THE YEAR OF BLOGGING BIBLICALLY: DAY 76
In chapter 22 the Reubenites, Gadites, and half-tribe of Manasseh, having kept their promise to assist in the conquest of Canaan, are given permission to return to their lands east of the Jordan. Once across the river, they build an altar. Their relatives east of the Jordan take this as a sign that the Transjordanian tribes are setting up a place of worship to rival the Tabernacle which is now parked in Shiloh.
The tribes west of the Jordan prepare for war.
The priest Phinehas, who proved his loyalty to YHWH back in Numbers 25 by spearing an Israelite man and his Midianite wife together, leads a delegation to confront the offenders. The transjordanians insist that their altar is not a place of worship, only a statement that "We, too, worship YHWH." Bloodshed is averted.
Chapter 23 is devoted to Joshua's farewell speech. It is reminiscent of Moses' speech in Detueronomy 29-30. Joshua's main points are: Serve YHWH. Avoid idols. Don't intermarry with the Canaanites. Scholars call the author/s of Deuteronomy (and other portions of the Hebrew Bible) the Deuteronomist.These concerns, along with promises of blessing and warnings of doom, are the Deuteronomist's special emphases.

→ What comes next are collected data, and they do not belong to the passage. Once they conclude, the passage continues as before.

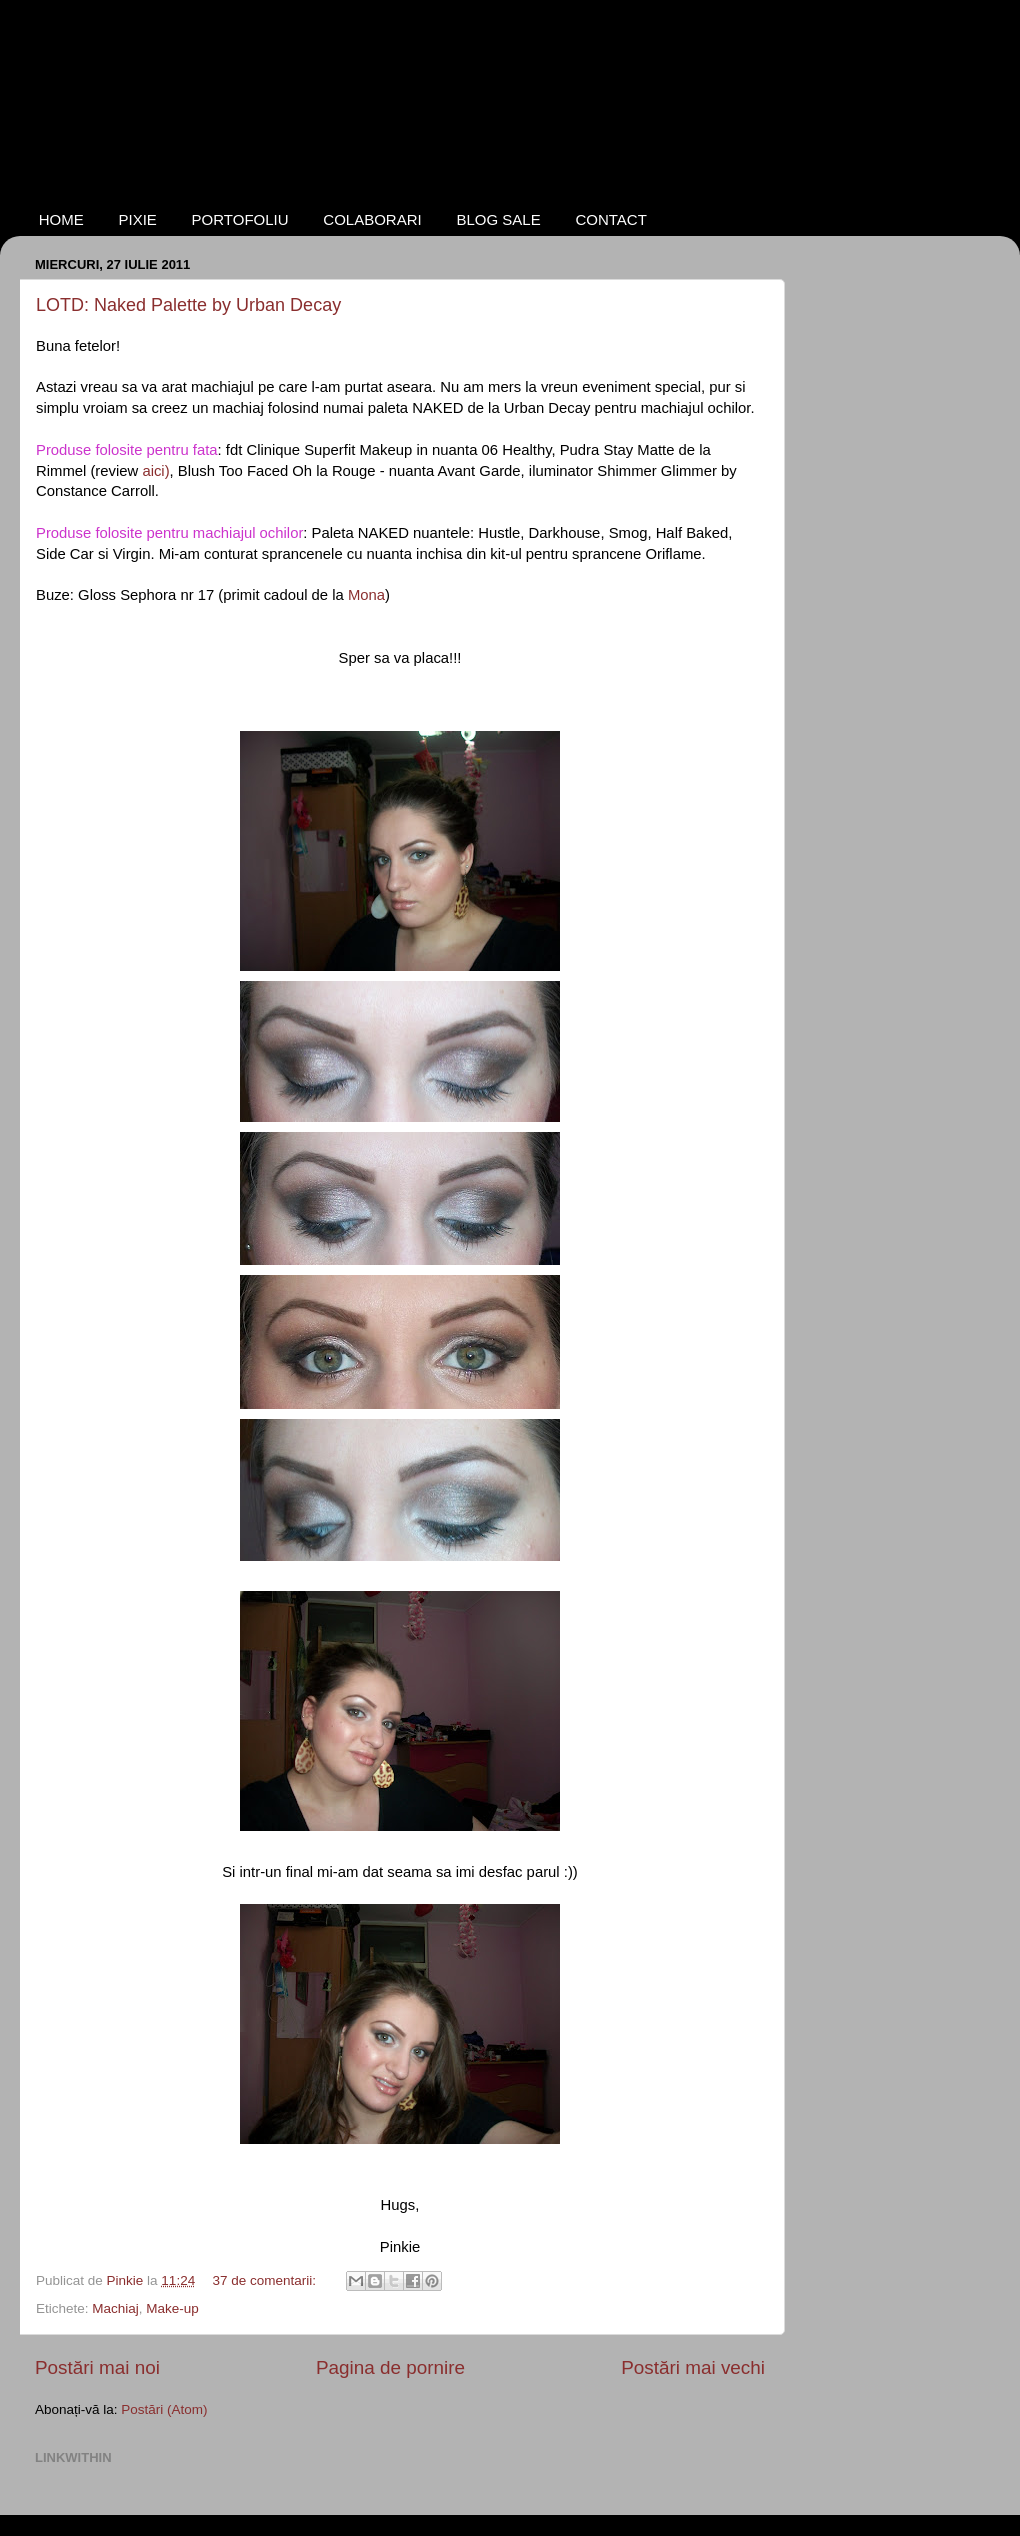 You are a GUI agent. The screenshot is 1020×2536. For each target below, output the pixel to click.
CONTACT (610, 219)
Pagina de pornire (390, 2367)
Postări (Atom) (164, 2409)
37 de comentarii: (265, 2280)
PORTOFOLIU (240, 219)
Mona (366, 595)
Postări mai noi (97, 2367)
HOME (61, 219)
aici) (155, 471)
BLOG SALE (498, 219)
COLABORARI (372, 219)
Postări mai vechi (693, 2367)
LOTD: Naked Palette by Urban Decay (188, 305)
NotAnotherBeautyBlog (172, 93)
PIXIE (138, 219)
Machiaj (115, 2308)
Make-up (172, 2308) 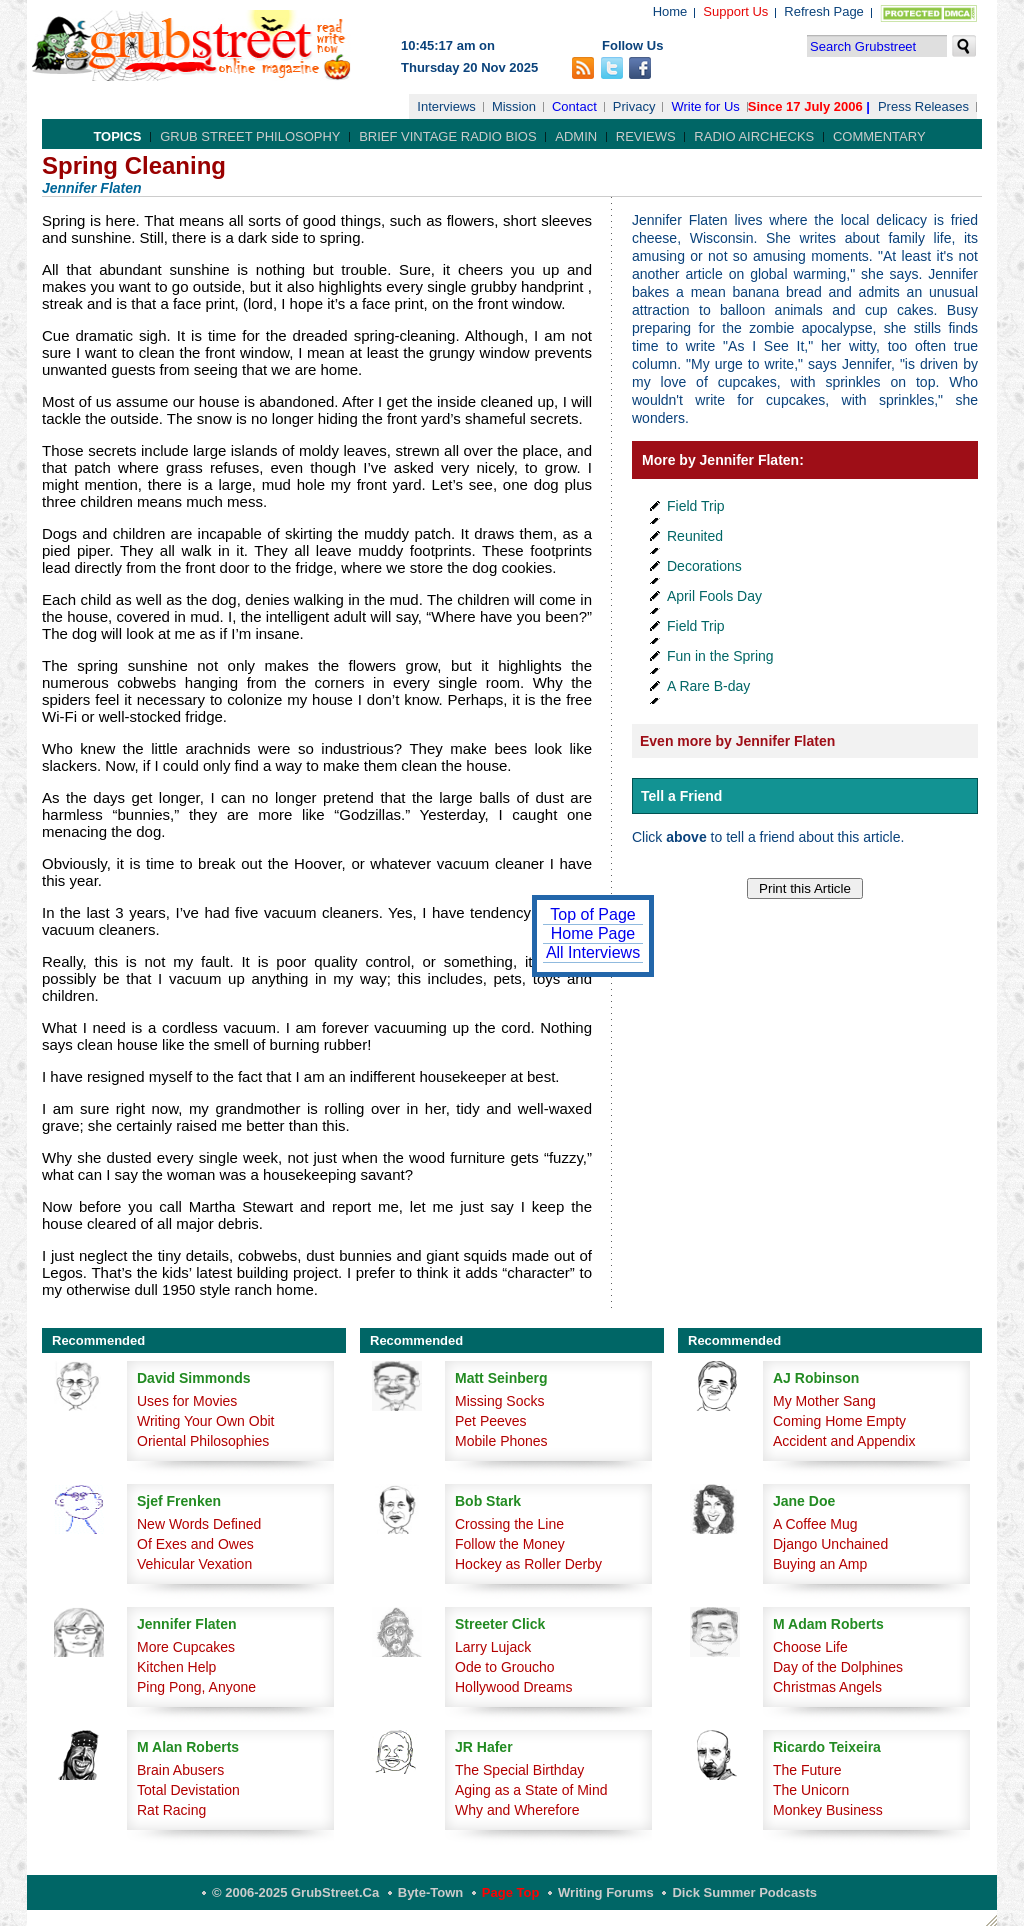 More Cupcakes (186, 1647)
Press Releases (923, 106)
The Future (807, 1770)
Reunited (695, 536)
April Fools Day (714, 596)
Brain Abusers (180, 1770)
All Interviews (593, 952)
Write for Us (705, 106)
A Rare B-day (708, 686)
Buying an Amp (820, 1564)
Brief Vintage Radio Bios (447, 136)
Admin (576, 136)
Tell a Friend (681, 796)
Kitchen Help (176, 1667)
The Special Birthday (519, 1770)
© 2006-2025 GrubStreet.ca (295, 1892)
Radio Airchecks (754, 136)
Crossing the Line (509, 1524)
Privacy (634, 106)
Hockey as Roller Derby (528, 1564)
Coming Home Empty (839, 1421)
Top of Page (592, 914)
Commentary (879, 136)
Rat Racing (171, 1810)
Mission (514, 106)
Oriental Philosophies (203, 1441)
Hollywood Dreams (513, 1687)
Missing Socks (499, 1401)
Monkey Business (828, 1810)
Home (670, 11)
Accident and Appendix (844, 1441)
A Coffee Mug (815, 1524)
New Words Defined (199, 1524)
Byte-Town (430, 1892)
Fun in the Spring (720, 656)
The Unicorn (811, 1790)
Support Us (735, 11)
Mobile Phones (501, 1441)
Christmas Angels (827, 1687)
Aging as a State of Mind (531, 1790)
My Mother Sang (824, 1401)
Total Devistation (188, 1790)
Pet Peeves (491, 1421)
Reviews (646, 136)
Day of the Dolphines (838, 1667)
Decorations (704, 566)
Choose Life (810, 1647)
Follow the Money (510, 1544)
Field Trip (696, 506)
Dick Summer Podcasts (744, 1892)
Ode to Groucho (505, 1667)
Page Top (511, 1892)
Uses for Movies (187, 1401)
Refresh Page (824, 11)
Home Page (593, 933)
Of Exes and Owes (195, 1544)
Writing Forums (606, 1892)
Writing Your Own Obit (205, 1421)
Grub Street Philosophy (250, 136)
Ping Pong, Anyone (196, 1687)
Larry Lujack (493, 1647)
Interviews (446, 106)
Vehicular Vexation (194, 1564)
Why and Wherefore (517, 1810)
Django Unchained (830, 1544)
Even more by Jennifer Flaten (737, 741)
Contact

In chapter 24, Joshua speaks the first-person words of YHWH as a prophet. (Verse 7, curiously lapses into the the third person). YWHW reminds the Israelites of their history from Abraham, through the Exodus, to their present state of settlement in the promised land. In his own voice, Joshua calls the Israelites to "Choose this day whom you will serve," YHWH or the pagan gods of the Canaanites. Despite strict warnings that they will not be able to serve YHWH and that they will suffer dire consequences, the people insist "We will serve the Lord."
The book ends with notice of the death of Joshua (v.v 20-31), the disposition of Joseph's bones (v. 32), and the death of Eleazar the priest (v.33).